Similar to the mRNA levels, FAM111A protein levels were lowest in serum starved T98G cells and increased as cells progressed towards the G2/M phase of the cell cycle (Figure 6D). The pattern of FAM111A protein expression more closely resembles the expression patterns of late cell cycle genes such as CDK2 and Cyclin B1 than early cell cycle genes such as E2F1, Cyclin E and p107 (Figure 6D).

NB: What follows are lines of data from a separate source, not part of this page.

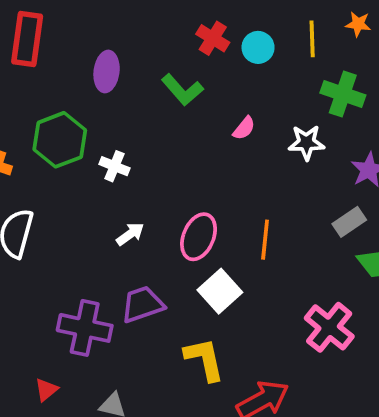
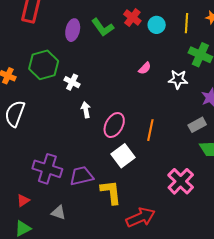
green L-shape: (182, 90) -> (103, 27), moved
white arrow: (130, 234) -> (86, 110), moved, turned -70
purple trapezoid: (142, 304) -> (82, 176), moved

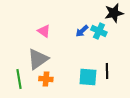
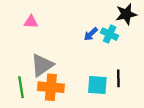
pink triangle: (44, 31) -> (31, 22), moved, turned -32
orange cross: (46, 79) -> (51, 87), size x1.6

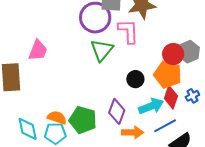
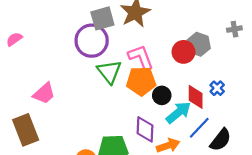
pink L-shape: (128, 31) -> (141, 57), moved
pink trapezoid: (38, 50) -> (44, 93), turned 45
orange pentagon: (168, 74) -> (141, 81), moved
black circle: (135, 79) -> (162, 95), moved

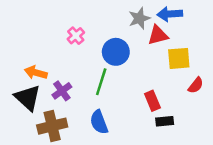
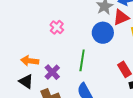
blue circle: (116, 52) -> (103, 33), moved
black triangle: (28, 98) -> (26, 81), size x0.7

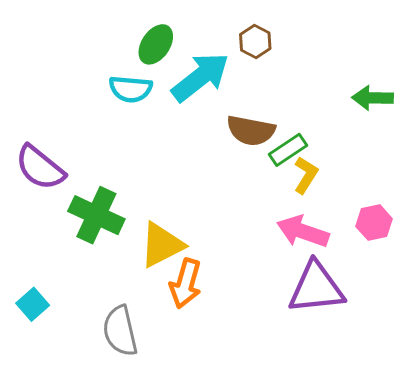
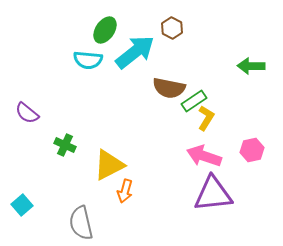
purple semicircle: (40, 168) -> (27, 113), size x0.7
green cross: (96, 215) -> (65, 145), size x0.6
orange arrow: (186, 283) -> (125, 191), size x0.7

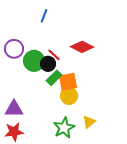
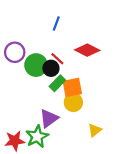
blue line: (44, 16) -> (56, 23), moved
purple triangle: (14, 109) -> (49, 118), moved, turned -36
green star: (64, 128) -> (37, 137), moved

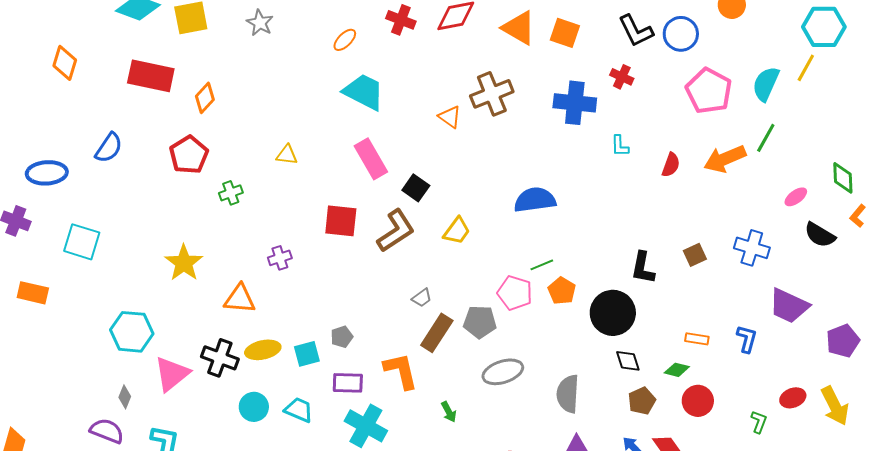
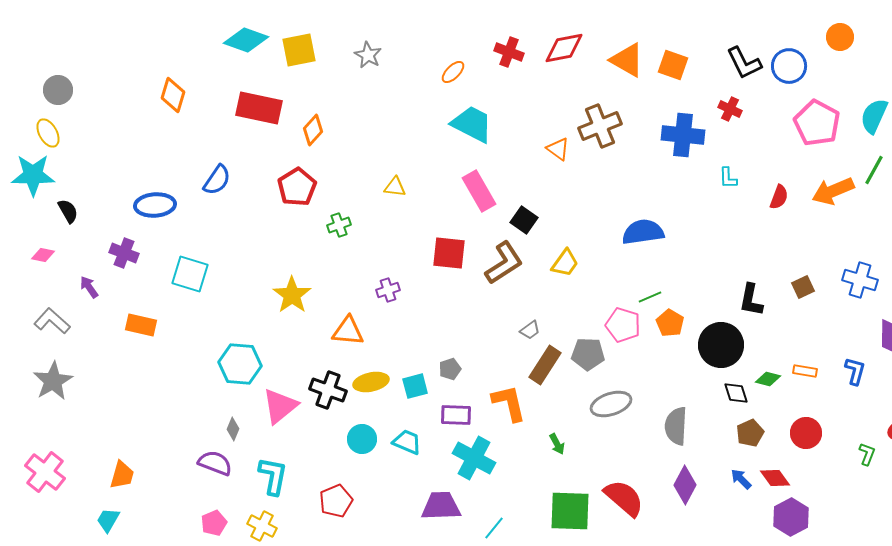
green diamond: (677, 370) -> (768, 379), moved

FAM111A knockdown rescues the host range restrictive function

Binding of LT to p53 and RB serves to inactivate their growth suppressing functions. By analogy, LT binding to FAM111A might serve to inactivate the host range restriction function of FAM111A, thereby promoting increased and sustained viral gene expression. If so, then expression of the SV40 LT C-terminal region should have the same effect on virus replication as reduced FAM111A expression. Cells expressing LT C-TERM showed eight-to-ten fold increases of early (LT) and late (VP1) viral transcripts from the HR684 viral DNA relative to cells without LT C-TERM (Figure 7A). Knockdown of FAM111A also resulted in an eight-to-ten-fold increase in early (LT) and late (VP1) viral mRNA expression compared to non-targeting siRNA controls (Figure 7A).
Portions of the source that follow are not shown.